§ **Task**
Please give back each entry below unaltered, leaving the pictures out.

§ **Data for review**
§ §
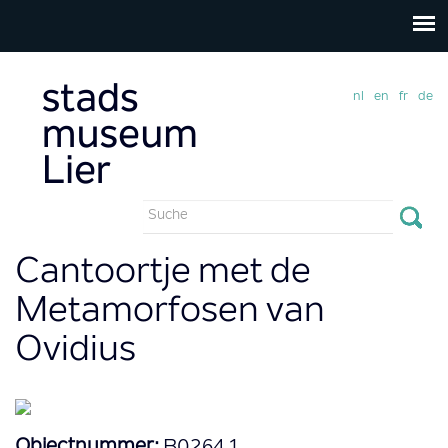
nl
en
fr
de
Suchformular
Suche
Cantoortje met de
Metamorfosen van
Ovidius
Objectnummer:
B0264.1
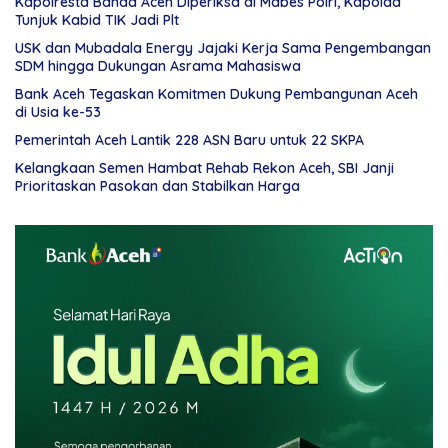
Kapolresta Banda Aceh Diperiksa di Mabes Polri, Kapolda
Tunjuk Kabid TIK Jadi Plt
USK dan Mubadala Energy Jajaki Kerja Sama Pengembangan
SDM hingga Dukungan Asrama Mahasiswa
Bank Aceh Tegaskan Komitmen Dukung Pembangunan Aceh
di Usia ke-53
Pemerintah Aceh Lantik 228 ASN Baru untuk 22 SKPA
Kelangkaan Semen Hambat Rehab Rekon Aceh, SBI Janji
Prioritaskan Pasokan dan Stabilkan Harga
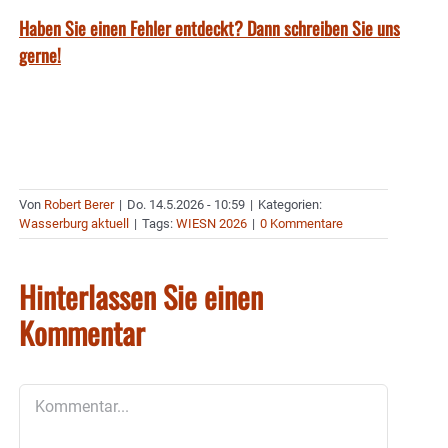
Haben Sie einen Fehler entdeckt? Dann schreiben Sie uns
gerne!
Von
Robert Berer
|
Do. 14.5.2026 - 10:59
|
Kategorien:
Wasserburg aktuell
|
Tags:
WIESN 2026
|
0 Kommentare
Hinterlassen Sie einen
Kommentar
Kommentar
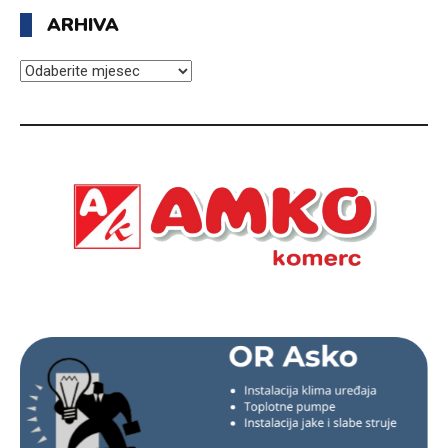
ARHIVA
ARHIVA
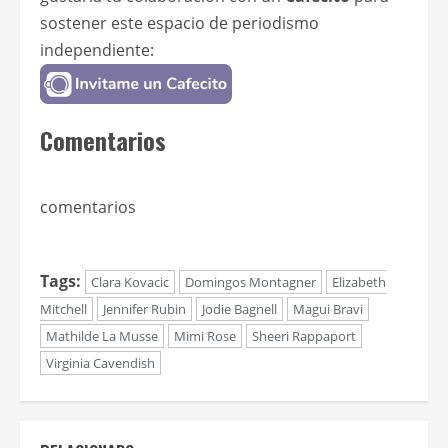
sostener este espacio de periodismo
independiente:
Comentarios
comentarios
Tags:
Clara Kovacic
Domingos Montagner
Elizabeth
Mitchell
Jennifer Rubin
Jodie Bagnell
Magui Bravi
Mathilde La Musse
Mimi Rose
Sheeri Rappaport
Virginia Cavendish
§ §
§ **Answer below**
nl
en
fr
de
Suchformular
Suche
Cantoortje met de
Metamorfosen van
Ovidius
Objectnummer:
B0264.1
Kapolresta Banda Aceh Diperiksa di Mabes Polri, Kapolda
Tunjuk Kabid TIK Jadi Plt
USK dan Mubadala Energy Jajaki Kerja Sama Pengembangan
SDM hingga Dukungan Asrama Mahasiswa
Bank Aceh Tegaskan Komitmen Dukung Pembangunan Aceh
di Usia ke-53
Pemerintah Aceh Lantik 228 ASN Baru untuk 22 SKPA
Kelangkaan Semen Hambat Rehab Rekon Aceh, SBI Janji
Prioritaskan Pasokan dan Stabilkan Harga
Haben Sie einen Fehler entdeckt? Dann schreiben Sie uns
gerne!
Von
Robert Berer
|
Do. 14.5.2026 - 10:59
|
Kategorien:
Wasserburg aktuell
|
Tags:
WIESN 2026
|
0 Kommentare
Hinterlassen Sie einen
Kommentar
Kommentar
ARHIVA
ARHIVA
sostener este espacio de periodismo
independiente:
Comentarios
comentarios
Tags:
Clara Kovacic
Domingos Montagner
Elizabeth
Mitchell
Jennifer Rubin
Jodie Bagnell
Magui Bravi
Mathilde La Musse
Mimi Rose
Sheeri Rappaport
Virginia Cavendish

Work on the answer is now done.